▼▼▼
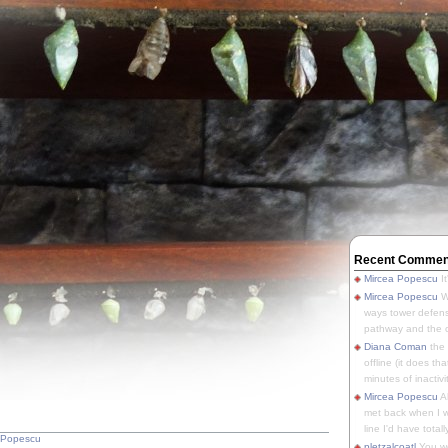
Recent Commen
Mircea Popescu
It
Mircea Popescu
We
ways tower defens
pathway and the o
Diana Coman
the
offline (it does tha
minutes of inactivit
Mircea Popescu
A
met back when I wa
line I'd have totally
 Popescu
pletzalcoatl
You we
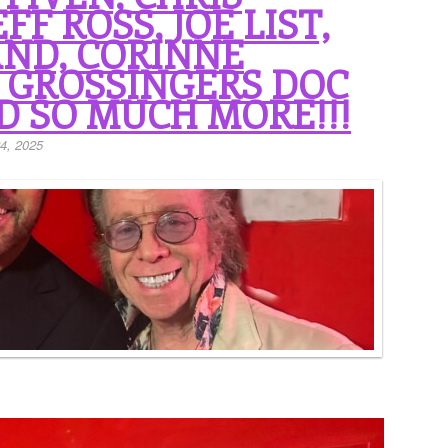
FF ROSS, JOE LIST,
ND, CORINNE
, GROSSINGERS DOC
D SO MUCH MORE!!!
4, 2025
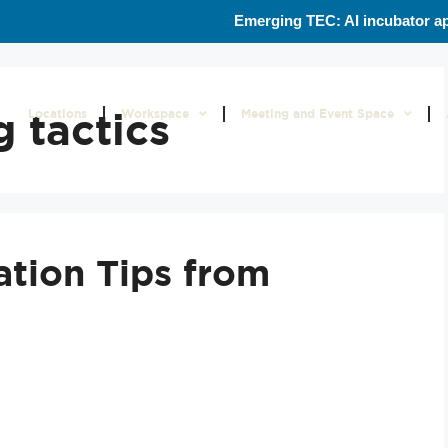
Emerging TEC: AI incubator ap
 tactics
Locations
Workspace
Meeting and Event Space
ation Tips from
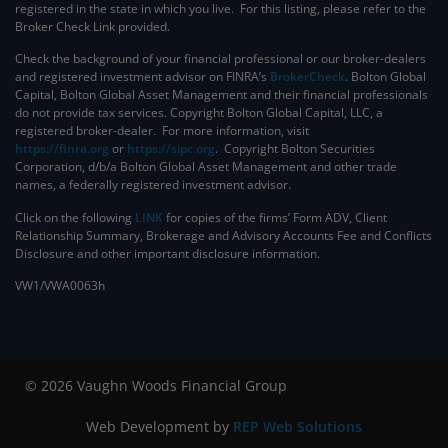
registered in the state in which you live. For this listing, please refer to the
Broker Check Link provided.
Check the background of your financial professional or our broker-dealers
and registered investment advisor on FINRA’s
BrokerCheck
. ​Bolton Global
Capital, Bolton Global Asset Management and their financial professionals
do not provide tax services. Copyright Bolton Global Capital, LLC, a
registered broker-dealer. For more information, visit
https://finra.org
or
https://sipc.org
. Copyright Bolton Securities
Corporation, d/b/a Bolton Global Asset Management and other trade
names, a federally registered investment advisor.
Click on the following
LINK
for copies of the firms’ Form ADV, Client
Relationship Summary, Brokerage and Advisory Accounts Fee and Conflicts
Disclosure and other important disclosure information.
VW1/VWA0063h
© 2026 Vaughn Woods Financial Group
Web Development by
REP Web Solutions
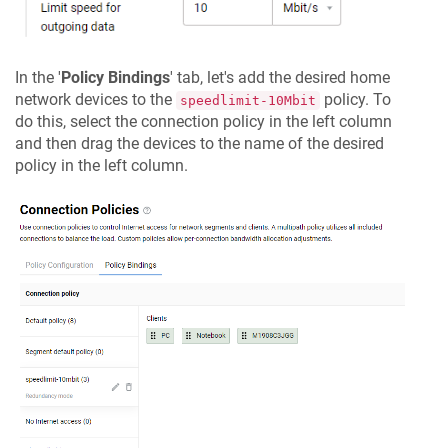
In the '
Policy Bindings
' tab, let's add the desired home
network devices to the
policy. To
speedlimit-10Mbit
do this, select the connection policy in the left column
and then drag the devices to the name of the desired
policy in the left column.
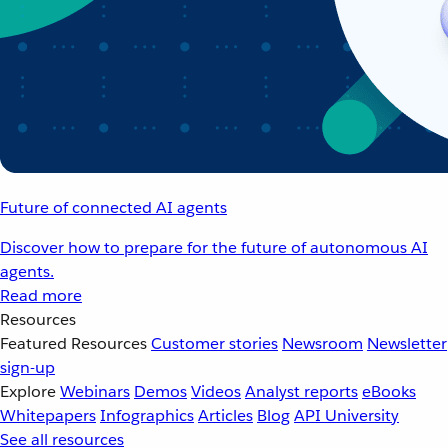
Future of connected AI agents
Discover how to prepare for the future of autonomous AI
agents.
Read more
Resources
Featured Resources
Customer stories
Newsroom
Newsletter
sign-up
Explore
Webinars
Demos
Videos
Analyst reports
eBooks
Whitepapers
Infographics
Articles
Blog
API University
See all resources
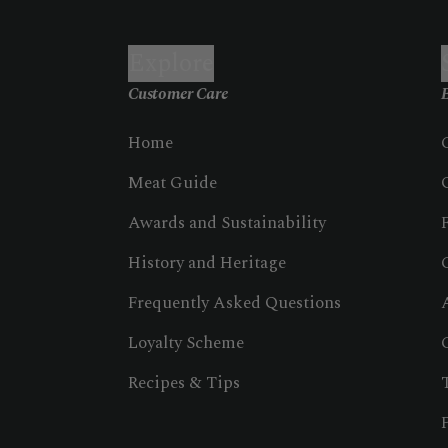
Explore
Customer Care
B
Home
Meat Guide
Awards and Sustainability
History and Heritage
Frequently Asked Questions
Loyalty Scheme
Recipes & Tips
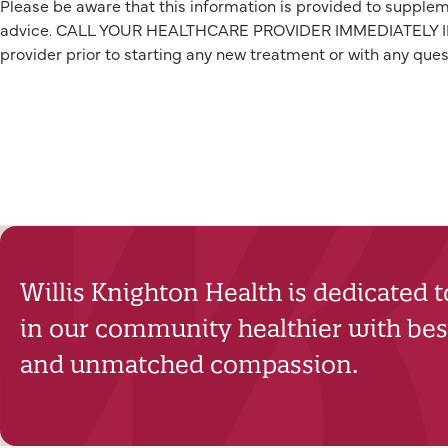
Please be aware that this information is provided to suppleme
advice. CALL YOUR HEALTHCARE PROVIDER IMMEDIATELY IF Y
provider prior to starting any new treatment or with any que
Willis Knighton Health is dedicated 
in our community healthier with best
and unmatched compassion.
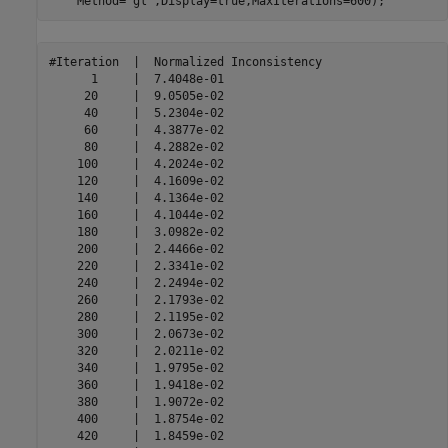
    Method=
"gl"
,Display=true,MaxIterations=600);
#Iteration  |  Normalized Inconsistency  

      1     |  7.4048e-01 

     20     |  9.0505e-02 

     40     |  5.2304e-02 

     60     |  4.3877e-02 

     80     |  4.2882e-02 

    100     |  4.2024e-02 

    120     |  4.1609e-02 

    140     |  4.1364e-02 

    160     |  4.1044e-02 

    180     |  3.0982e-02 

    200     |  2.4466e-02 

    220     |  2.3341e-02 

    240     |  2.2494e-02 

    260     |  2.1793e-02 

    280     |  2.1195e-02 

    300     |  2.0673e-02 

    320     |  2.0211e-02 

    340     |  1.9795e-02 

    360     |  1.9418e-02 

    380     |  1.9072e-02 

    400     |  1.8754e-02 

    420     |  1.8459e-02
▲▲▲
Description of the task:
Give the number of lines above that hold the word "Global", and nothing more.

Solution:
4